- [What the task asks] Return exactly the span of lines in the following data that opens with the line containing "places you have" and closes with the line containing "that if I only". Include nothing else.

Extracted information START

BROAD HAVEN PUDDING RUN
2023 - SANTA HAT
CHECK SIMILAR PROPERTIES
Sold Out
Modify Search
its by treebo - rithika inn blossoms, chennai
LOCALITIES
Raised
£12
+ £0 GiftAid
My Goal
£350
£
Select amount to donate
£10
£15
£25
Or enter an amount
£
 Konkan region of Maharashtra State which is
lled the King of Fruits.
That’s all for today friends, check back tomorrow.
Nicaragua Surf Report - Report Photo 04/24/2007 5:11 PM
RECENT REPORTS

Extracted information END
Extracted information START

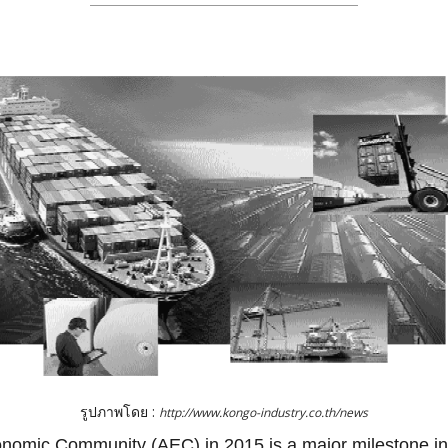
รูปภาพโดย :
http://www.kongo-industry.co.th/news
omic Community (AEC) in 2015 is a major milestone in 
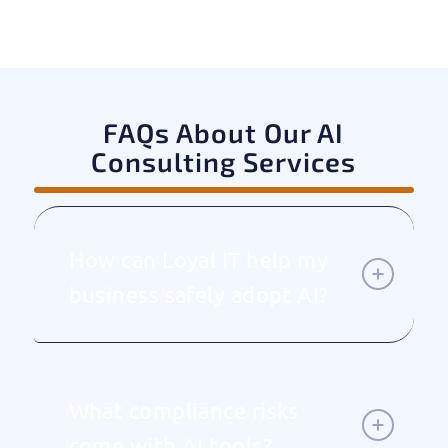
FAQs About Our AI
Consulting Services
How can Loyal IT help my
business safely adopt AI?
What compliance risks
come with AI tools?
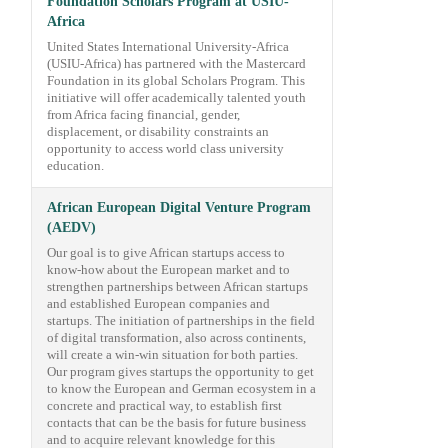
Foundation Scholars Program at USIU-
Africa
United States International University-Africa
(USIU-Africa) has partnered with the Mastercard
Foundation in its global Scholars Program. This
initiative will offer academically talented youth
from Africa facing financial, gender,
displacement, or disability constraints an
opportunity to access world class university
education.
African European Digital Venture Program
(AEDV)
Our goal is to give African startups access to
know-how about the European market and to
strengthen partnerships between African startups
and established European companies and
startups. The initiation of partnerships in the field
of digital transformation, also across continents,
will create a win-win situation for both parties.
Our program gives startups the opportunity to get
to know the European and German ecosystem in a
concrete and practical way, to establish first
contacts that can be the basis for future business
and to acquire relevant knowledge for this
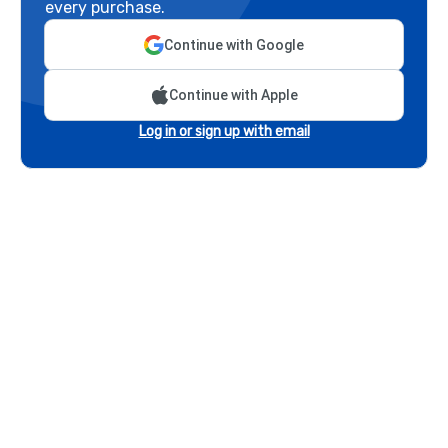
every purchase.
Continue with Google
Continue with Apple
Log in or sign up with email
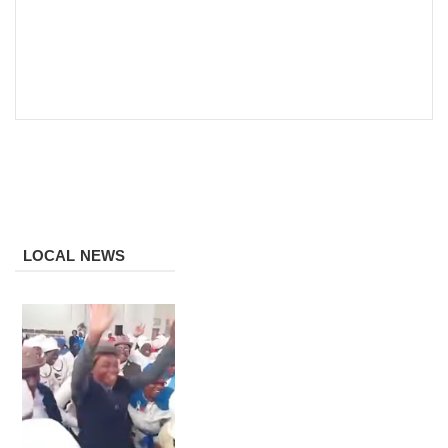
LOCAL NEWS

Extracted information END
Extracted information START

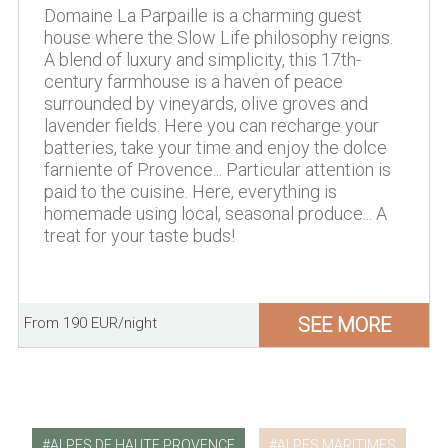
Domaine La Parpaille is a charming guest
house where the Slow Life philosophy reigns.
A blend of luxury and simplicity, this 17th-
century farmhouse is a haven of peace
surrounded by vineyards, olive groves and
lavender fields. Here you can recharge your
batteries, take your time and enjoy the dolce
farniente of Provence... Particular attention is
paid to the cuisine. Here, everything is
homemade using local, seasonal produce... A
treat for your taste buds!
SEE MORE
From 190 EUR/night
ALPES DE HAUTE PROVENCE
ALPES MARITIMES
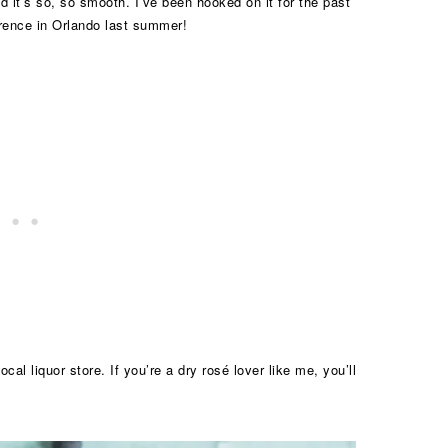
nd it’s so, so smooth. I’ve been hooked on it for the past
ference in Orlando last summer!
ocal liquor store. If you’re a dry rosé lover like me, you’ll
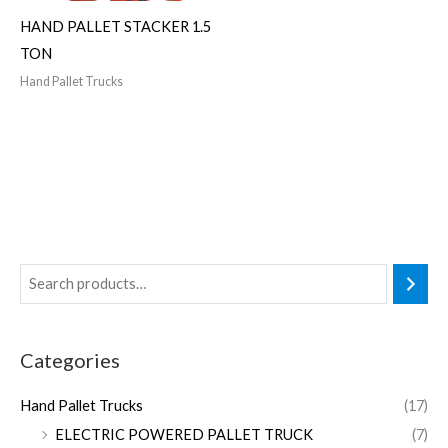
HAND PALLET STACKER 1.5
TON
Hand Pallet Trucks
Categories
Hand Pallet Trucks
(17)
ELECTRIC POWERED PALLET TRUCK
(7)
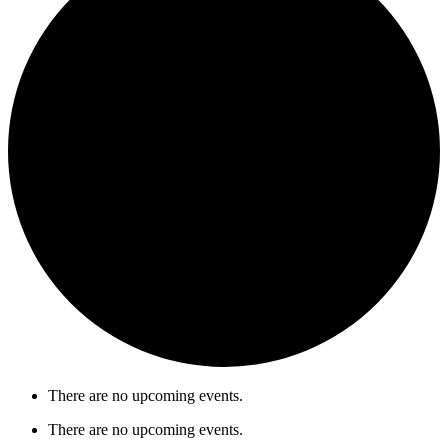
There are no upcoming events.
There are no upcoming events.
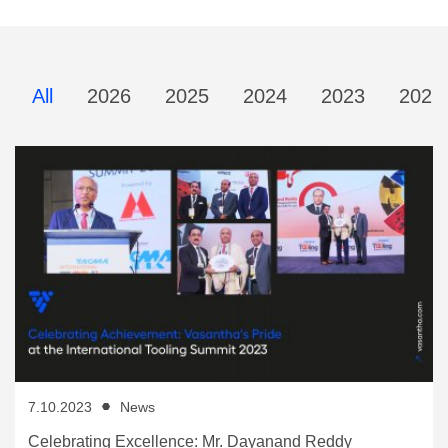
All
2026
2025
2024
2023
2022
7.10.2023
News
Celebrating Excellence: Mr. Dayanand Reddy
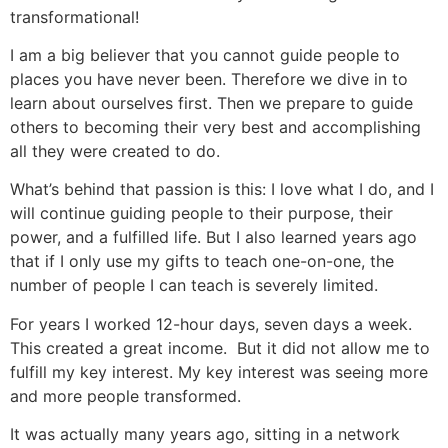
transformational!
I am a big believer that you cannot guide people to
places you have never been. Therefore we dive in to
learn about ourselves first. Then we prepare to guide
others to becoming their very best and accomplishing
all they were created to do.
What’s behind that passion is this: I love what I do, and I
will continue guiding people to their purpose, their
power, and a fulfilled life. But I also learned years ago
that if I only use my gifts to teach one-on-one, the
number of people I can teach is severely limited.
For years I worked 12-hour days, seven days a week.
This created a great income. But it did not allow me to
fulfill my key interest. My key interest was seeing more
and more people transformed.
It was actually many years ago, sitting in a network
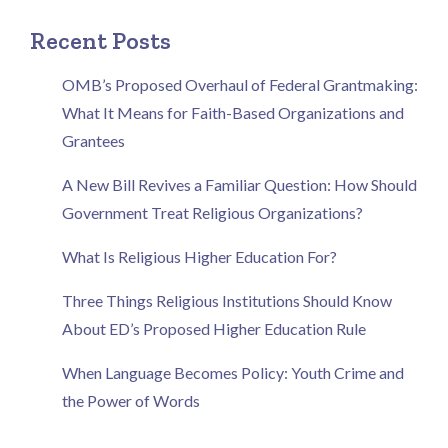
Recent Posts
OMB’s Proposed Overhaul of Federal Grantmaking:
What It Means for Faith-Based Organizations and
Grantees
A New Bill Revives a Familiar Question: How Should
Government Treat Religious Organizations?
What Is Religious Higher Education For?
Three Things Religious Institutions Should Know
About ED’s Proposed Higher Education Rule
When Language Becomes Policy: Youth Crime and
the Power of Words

Extracted information END

- [Answer to this task]
places you have never been. Therefore we dive in to
learn about ourselves first. Then we prepare to guide
others to becoming their very best and accomplishing
all they were created to do.
What’s behind that passion is this: I love what I do, and I
will continue guiding people to their purpose, their
power, and a fulfilled life. But I also learned years ago
that if I only use my gifts to teach one-on-one, the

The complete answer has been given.